Yesterday, I went to see my school in Fairfax, and on our way to DC, we stopped at the Dar Al Hijrah Masjid for Duhr. After we prayed, we stayed outside the masjid waiting for our car to cool down under the shade since it was really hot.
One lady came by us and she was holding these perfumes and things to sell. She then asked us where we were from and we said Morocco. She told us she was from Syria and she came here to stay with her daughter after her house, her car and whole town were destroyed. She said she saw 4 people being beheaded in front of her eyes. She said was a doctor, but now she just sells things in front of the Masjid because her own son in law doesn’t want her in his house anymore.
After saying all of that, she said alhamdu li Allah, and she smiled and pulled me into her arms while making du’a for all of us.
That’s just one Syrian. One of many that are homeless, jobless, and devastated. May Allah subhanahu wa ta’ala ease their pain and help them through these hard times. May Allah destroy Bashar and his supporters.
During times of national crises where, unfortunately, the person who has committed the crime just so happens to be a Muslim like myself, I have felt an unbearable amount of discrimination coming from the public, whether it be from the media coverage and stereotyping of all Muslims or from the people I meet.
Immediately after hearing of the Boston Bombing, all I, and many of my Muslim friends and family members, could think of was ‘Ya Allah, please don’t let this be a Muslim’. Although the leading factor to the bombing has not been determined yet, just knowing that the criminal is a Muslim has put a lot of stress on me. It’s truly unfortunate that a person’s criminal acts can be so blatantly blamed on their faith by the people around them.
Through this tragic event, I have not only felt sorrow and grief for those who lost their lives so innocently, but I have also felt, and continue, to feel hurt by the ignorant comments and misconceptions that I hear coming out of people’s mouths, and most importantly, people that I have always looked up to. Despite this hurt feeling, I always try to stay positive and try my best to display an even better image of a Muslim than I have done before this tragedy. The discrimination that I have dealt with ever since the 9/11 attack on the World Trade Center up to this very day has led me to be determined to be as humble and peaceful as possible, not for the sake of being judged, rather for the sake of representing my faith in a better way than it is has been displayed by the so-called-Muslims who use quotes from the Qur’an out of context to justify their horrible crimes. I try my best not to respond to most of the comments I hear because I know that it will only be a waste of time and could possibly lead to bigger conflict that I am not willing to put myself through. After all, I feel that actually doing something to counteract the situation is much better than heated arguments over something that I know will only bring me sorrow. I remain active in trying to display a stereotype-free, misconception-ridden image of what a Muslim can be. Assalamu ‘aalaykum—it only means peace be unto you.

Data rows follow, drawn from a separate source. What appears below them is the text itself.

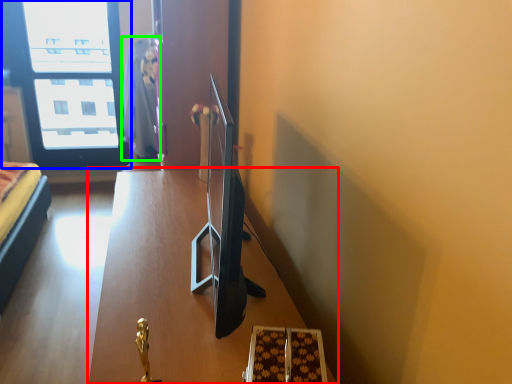 Question: Considering the real-world distances, which object is closest to table (highlighted by a red box)? window (highlighted by a blue box) or robe (highlighted by a green box).

Choices:
 (A) window
 (B) robe

Answer: (B) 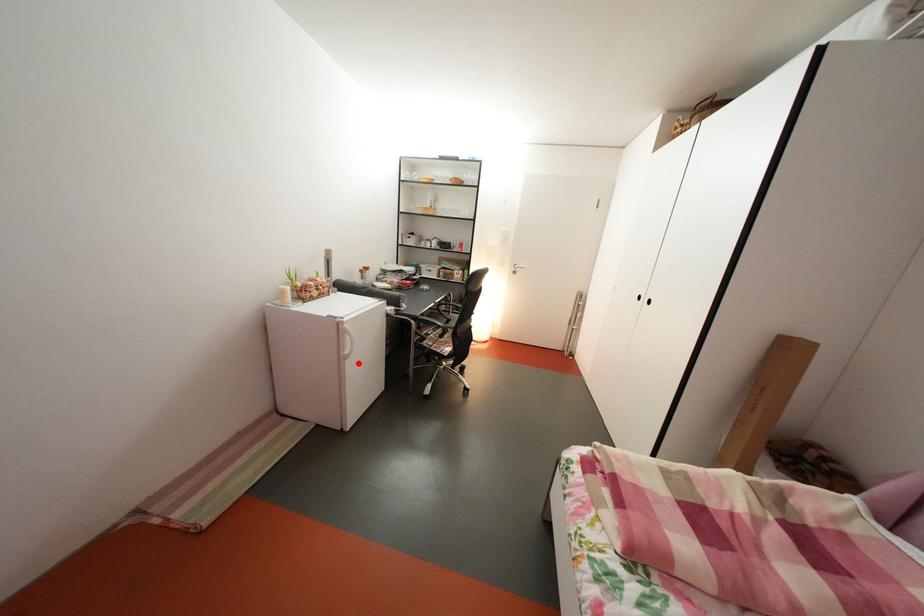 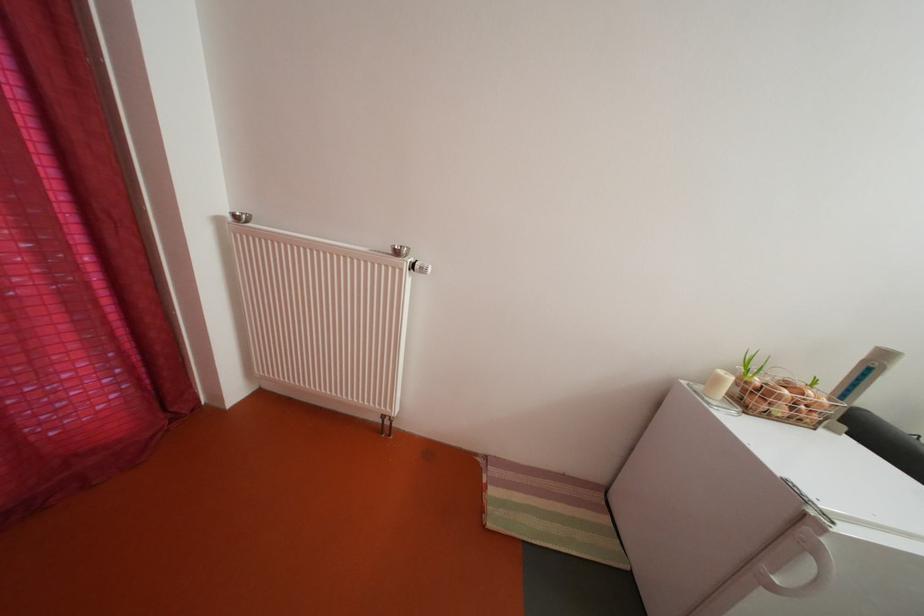 Question: I am providing you with two images of the same scene from different viewpoints. In image1, a red point is highlighted. Considering the same 3D point in image2, which of the following is correct?

Choices:
 (A) It is closer
 (B) It is farther

Answer: (A) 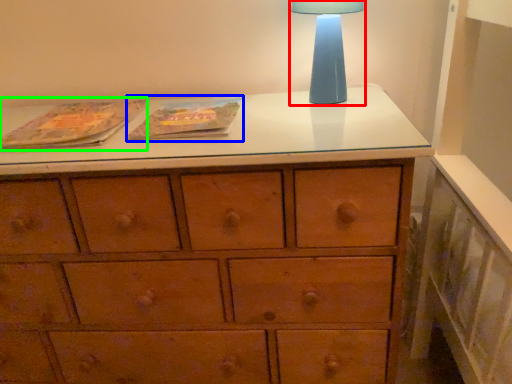 Question: Based on their relative distances, which object is farther from table lamp (highlighted by a red box)? Choose from paperback book (highlighted by a blue box) and paperback book (highlighted by a green box).

Choices:
 (A) paperback book
 (B) paperback book

Answer: (B)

Alhamdu li Allah that Allah trials and punishes us in this dunya for our misdeeds. It’s one of the biggest blessings of being a Muslim. We have the chance to contemplate on our deeds, and we have the chance to seek forgiveness.
Subhana Allah, sometimes the closest people to you tend to hurt you the most. Allahu Almusta’aan!

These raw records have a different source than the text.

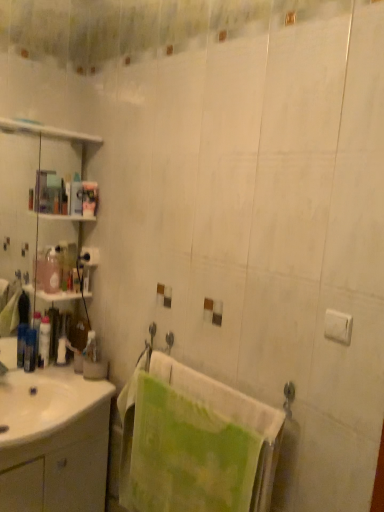 Question: Can you confirm if white matte toilet paper at upper left is positioned to the left of white glossy lotion at left, which is the 4th toiletry in right-to-left order?

Choices:
 (A) yes
 (B) no

Answer: (B)

Question: Is white matte toilet paper at upper left not near white glossy lotion at left, marked as the 2th toiletry in a left-to-right arrangement?

Choices:
 (A) no
 (B) yes

Answer: (A)

Question: Considering the relative positions of white matte toilet paper at upper left and white glossy lotion at left, marked as the 2th toiletry in a left-to-right arrangement, in the image provided, is white matte toilet paper at upper left to the right of white glossy lotion at left, marked as the 2th toiletry in a left-to-right arrangement, from the viewer's perspective?

Choices:
 (A) no
 (B) yes

Answer: (B)

Question: Is white matte toilet paper at upper left beside white glossy lotion at left, which is the 4th toiletry in right-to-left order?

Choices:
 (A) yes
 (B) no

Answer: (B)

Question: Is white matte toilet paper at upper left positioned with its back to white glossy lotion at left, which is the 4th toiletry in right-to-left order?

Choices:
 (A) yes
 (B) no

Answer: (B)

Question: From the image's perspective, is green textured towel at center positioned above or below pink glossy bottle at left, placed as the third toiletry when sorted from right to left?

Choices:
 (A) above
 (B) below

Answer: (B)

Question: Which is correct: green textured towel at center is inside pink glossy bottle at left, marked as the 3th toiletry in a left-to-right arrangement, or outside of it?

Choices:
 (A) inside
 (B) outside

Answer: (B)

Question: Considering the positions of point (182, 500) and point (48, 270), is point (182, 500) closer or farther from the camera than point (48, 270)?

Choices:
 (A) closer
 (B) farther

Answer: (A)

Question: Considering the positions of green textured towel at center and pink glossy bottle at left, placed as the third toiletry when sorted from right to left, in the image, is green textured towel at center taller or shorter than pink glossy bottle at left, placed as the third toiletry when sorted from right to left,?

Choices:
 (A) tall
 (B) short

Answer: (A)

Question: Considering their positions, is translucent plastic bottle at left, the 1th toiletry from the left, located in front of or behind white glossy cabinet at lower left?

Choices:
 (A) behind
 (B) front

Answer: (A)

Question: In terms of width, does translucent plastic bottle at left, the 5th toiletry positioned from the right, look wider or thinner when compared to white glossy cabinet at lower left?

Choices:
 (A) thin
 (B) wide

Answer: (A)

Question: From the image's perspective, is translucent plastic bottle at left, the 1th toiletry from the left, positioned above or below white glossy cabinet at lower left?

Choices:
 (A) below
 (B) above

Answer: (B)

Question: Is translucent plastic bottle at left, the 5th toiletry positioned from the right, spatially inside white glossy cabinet at lower left, or outside of it?

Choices:
 (A) inside
 (B) outside

Answer: (B)

Question: Is pink glossy bottle at left, marked as the 3th toiletry in a left-to-right arrangement, situated inside white matte toilet paper at upper left or outside?

Choices:
 (A) outside
 (B) inside

Answer: (A)

Question: In terms of height, does pink glossy bottle at left, marked as the 3th toiletry in a left-to-right arrangement, look taller or shorter compared to white matte toilet paper at upper left?

Choices:
 (A) short
 (B) tall

Answer: (B)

Once I start reading or listening to Surat Yusuf, I can’t stop! It’s such a beautiful surah.
Th fact that I got accepted to George Mason is totally worth this 10 hours worth of textbook homework!
The other day I was walking back home from school and I saw a bird just laying there on the pavement. I picked it up and put it in the grass next to this light post so that someone won’t step on it. On my way home, my mind drifted to 5 summers go in Safi, Morocco.
I was walking back home with my cousin Saliha after running some arrands for mama. She saw this small bird laying on the road. She stopped me and told me to dig a small hole in the dirt while she went to pick it up. We put our bags on the ground, buried the bird, and read Surat AlFatiha on him.
I still remember exactly where we buried it. I miss those days and I miss her.
The sweet taste of tea is one of those fascinating little things in life; alhamdu li Allah.
When mama has a ‘gut feeling’ about something, it’s hard to go against her feeling ‘cause I know she’s always right. Subhana Allah!
They say that everyone has a talent. It’s true; I observe it all around me, but often times I wonder what I’m good at. In all honesty, what is my talent?
My friend got her acceptance letter from George Mason University, and I’m kinda scared because I haven’t heard from them yet. Ya Allah, in sha’ Allah khaire!